We strictly separate the data for each website and don't sell any information to third parties. Data separation is achieved by creating different fingerprints for each domain.

How Does Pirsch Recognize Visitors?

Pirsch uses the HTTP protocol to recognize visitors using a technique called fingerprinting. It generates a hash for each page visit, which is calculated from the visitor's IP address, the User-Agent header, the date, and a salt.

The salt ensures that the hash varies from site to site so that they cannot be matched. Hashing the combination of these data points ensures that they are anonymized.

The date ensures that visitors can only be recognized for up to 24 hours, making Pirsch fully GDPR, CCPA, and PECR compliant. We do not use cookies. See the open-source core of Pirsch for details.

What Data Do We Collect?

Pirsch collects and stores the following data points, depending on the integration you are using (frontend or backend):

  • User-Agent header (separate from a page view for up to three months)
  • Visited page (only the path, not the full URL)
  • Referrer
  • UTM source, campaign, medium, content, term
  • Language
  • Time of visit
  • Browser (extracted from User-Agent)
  • Operating System (extracted from User-Agent)
  • Country
  • City
  • Device type (desktop or mobile, extracted from user agent)
  • Screen size (frontend only)

The visitor's IP address is never stored or logged!

You Are in Charge

You are in control of the data we collect for you. You can delete all or part of your data from the settings and export statistics to CSV for the last 12 months.

Data Processing Agreement

We provide a Data Processing Agreement (DPA) or in German "Vertrag zur Auftragsverarbeitung", which ensures that companies handle all data of EU citizens in accordance with the GDPR. It's a contract between the data processor (us) and the data controller (you).

You can download and sign the latest version in English or German. We recommend anyone who runs a business within the European Union to sign it.

Privacy Policy Template

You can use the following template for your privacy policy.

Please note that we're not legally responsible for any privacy risks on your site. Each country has different privacy laws, and we can't provide one that will work for all of them.
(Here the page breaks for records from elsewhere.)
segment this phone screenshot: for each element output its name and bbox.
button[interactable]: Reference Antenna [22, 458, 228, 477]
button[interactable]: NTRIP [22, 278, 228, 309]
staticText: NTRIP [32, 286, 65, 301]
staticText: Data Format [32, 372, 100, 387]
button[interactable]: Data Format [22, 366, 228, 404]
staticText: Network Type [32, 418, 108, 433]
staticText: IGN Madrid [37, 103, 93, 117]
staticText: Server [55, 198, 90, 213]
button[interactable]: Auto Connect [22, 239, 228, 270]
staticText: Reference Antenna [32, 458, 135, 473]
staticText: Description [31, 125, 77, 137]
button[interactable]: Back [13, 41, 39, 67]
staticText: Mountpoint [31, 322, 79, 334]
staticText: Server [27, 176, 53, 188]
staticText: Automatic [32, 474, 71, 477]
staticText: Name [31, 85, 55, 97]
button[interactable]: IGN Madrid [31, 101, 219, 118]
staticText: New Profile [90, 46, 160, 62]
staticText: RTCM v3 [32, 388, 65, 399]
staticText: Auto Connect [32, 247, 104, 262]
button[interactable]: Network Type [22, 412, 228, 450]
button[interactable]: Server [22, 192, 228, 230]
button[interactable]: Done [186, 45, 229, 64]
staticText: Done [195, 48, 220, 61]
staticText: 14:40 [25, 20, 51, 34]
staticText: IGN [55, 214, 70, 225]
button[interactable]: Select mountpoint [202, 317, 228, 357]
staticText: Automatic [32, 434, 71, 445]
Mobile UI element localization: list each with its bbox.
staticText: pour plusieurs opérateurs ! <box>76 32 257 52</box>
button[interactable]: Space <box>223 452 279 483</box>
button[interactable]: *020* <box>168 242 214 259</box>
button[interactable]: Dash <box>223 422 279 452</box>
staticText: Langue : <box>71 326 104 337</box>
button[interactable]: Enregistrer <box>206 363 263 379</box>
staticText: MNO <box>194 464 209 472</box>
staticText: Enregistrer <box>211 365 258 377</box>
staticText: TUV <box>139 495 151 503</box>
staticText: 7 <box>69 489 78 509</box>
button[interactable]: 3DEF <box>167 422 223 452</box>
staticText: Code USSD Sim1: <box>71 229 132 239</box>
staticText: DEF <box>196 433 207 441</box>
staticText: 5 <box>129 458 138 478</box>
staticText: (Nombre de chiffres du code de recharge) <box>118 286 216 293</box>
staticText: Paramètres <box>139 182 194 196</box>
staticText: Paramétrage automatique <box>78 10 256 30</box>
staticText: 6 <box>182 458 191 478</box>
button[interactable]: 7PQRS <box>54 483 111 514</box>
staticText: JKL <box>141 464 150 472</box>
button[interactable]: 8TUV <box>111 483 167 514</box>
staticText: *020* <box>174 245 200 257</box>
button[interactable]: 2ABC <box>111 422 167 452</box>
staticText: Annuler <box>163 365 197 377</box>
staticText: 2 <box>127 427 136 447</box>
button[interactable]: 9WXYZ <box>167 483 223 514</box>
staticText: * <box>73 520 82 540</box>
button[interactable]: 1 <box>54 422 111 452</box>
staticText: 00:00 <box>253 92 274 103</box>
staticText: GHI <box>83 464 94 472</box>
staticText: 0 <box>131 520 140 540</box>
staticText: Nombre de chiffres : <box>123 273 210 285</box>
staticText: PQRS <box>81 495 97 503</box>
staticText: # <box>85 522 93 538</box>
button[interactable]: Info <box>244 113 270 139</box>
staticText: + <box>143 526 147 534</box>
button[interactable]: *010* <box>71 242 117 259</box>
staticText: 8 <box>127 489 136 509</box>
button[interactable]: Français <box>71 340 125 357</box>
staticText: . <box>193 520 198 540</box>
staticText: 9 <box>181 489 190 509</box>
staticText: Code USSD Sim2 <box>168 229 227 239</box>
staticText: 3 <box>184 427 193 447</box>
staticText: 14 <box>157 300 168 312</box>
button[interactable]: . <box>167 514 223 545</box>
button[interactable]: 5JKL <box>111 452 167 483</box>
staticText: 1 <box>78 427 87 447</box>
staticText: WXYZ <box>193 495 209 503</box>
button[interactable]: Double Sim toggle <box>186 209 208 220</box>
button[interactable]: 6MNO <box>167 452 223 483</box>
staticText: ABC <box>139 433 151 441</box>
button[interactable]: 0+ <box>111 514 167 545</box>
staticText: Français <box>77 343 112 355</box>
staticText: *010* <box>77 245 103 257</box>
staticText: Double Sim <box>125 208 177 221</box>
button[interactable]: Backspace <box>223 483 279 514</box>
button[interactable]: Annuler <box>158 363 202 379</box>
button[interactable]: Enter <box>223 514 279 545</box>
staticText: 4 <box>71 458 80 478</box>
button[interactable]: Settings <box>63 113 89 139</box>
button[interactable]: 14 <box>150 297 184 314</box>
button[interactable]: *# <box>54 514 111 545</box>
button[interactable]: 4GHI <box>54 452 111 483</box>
However, the template should work for most privacy regulations and is as transparent as possible.

English

For web analytics, we use Pirsch Analytics. Pirsch Analytics is a cookie-free web analytics software that was developed according to the Privacy by Design principle. To analyze visitor flows, Pirsch Analytics uses a hashing algorithm to generate a 16-digit number as the visitor ID when the page request is received. The input values are the IP address, the user agent, the date and a salt.
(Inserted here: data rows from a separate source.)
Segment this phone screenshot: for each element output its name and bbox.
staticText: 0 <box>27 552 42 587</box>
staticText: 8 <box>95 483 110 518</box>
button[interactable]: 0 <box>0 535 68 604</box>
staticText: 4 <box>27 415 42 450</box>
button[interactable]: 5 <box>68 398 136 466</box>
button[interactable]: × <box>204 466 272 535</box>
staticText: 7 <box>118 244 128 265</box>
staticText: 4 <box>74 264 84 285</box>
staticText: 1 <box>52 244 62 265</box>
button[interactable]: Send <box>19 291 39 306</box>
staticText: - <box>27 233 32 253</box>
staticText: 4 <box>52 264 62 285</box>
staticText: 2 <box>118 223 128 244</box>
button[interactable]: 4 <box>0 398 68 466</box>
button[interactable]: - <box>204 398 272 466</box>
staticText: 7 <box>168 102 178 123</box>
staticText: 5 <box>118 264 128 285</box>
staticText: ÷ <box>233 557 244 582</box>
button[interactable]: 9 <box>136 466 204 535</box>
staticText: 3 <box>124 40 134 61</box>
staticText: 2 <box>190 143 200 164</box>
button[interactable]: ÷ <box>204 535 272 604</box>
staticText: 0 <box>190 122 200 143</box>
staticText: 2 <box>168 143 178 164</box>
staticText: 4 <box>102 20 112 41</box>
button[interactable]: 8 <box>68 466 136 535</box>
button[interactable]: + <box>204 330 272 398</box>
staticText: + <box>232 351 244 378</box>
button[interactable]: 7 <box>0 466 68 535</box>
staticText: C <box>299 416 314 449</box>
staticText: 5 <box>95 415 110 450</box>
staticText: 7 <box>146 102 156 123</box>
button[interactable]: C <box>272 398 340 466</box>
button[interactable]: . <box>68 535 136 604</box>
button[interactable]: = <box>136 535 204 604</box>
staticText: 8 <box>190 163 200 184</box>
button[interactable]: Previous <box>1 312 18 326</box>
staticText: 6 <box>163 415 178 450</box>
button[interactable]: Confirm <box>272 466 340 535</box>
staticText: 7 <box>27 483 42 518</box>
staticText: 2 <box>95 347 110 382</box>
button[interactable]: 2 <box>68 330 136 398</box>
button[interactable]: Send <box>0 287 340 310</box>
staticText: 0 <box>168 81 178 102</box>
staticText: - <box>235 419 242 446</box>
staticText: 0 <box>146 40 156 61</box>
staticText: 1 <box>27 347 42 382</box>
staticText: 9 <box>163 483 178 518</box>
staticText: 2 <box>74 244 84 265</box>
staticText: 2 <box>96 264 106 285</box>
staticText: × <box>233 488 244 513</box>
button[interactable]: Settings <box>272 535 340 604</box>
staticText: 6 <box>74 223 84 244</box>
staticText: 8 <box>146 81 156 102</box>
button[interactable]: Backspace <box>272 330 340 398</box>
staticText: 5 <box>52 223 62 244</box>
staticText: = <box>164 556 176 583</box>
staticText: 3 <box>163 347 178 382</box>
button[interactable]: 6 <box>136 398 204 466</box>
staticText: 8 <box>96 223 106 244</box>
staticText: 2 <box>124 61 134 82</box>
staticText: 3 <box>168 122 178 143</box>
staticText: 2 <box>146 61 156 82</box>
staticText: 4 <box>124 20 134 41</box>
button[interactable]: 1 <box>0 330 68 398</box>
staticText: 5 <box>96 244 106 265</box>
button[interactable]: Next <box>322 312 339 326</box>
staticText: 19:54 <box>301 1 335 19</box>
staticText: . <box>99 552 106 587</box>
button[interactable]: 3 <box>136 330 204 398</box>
The visitor's IP address is not persisted in whole or in part, and is anonymized completely and non-reversibly by the hash. The inclusion of the date and the use of one salt per website ensures that website visitors cannot be recognized for more than 24 hours and cannot be tracked across multiple websites. A rough localization (country/city) is performed via a locally integrated database.

German

Für die Webanalyse setzen wir Pirsch Analytics ein. Bei Pirsch Analytics handelt es sich um eine cookiefreie Webanalysesoftware, die nach dem Grundsatz Privacy by Design entwickelt wurde. Zur Analyse der Besucherströme generiert Pirsch Analytics bei Erhalt des Seitenaufrufs mit Hilfe eines Hashing-Algorithmus eine 16-stellige Zahl als Besucher-ID. Als Eingabewerte dienen die IP-Adresse, der User Agent, das Datum und ein Salt.

Die IP-Adresse des Besuchers wird weder vollständig noch in Teilen persistiert und durch den Hash vollständig und nicht reversierbar anonymisiert. Durch die Einbindung des Datums und der Verwendung von einem Salt pro Webseite ist gewährleistet, dass Webseitenbesucher nicht länger als 24 Stunden wiederzuerkennen sind und nicht über mehrere Webseiten hinweg getrackt werden können. Über eine lokal eingebundene Datenbank wird eine grobe Lokalisierung vorgenommen (Land/Stadt).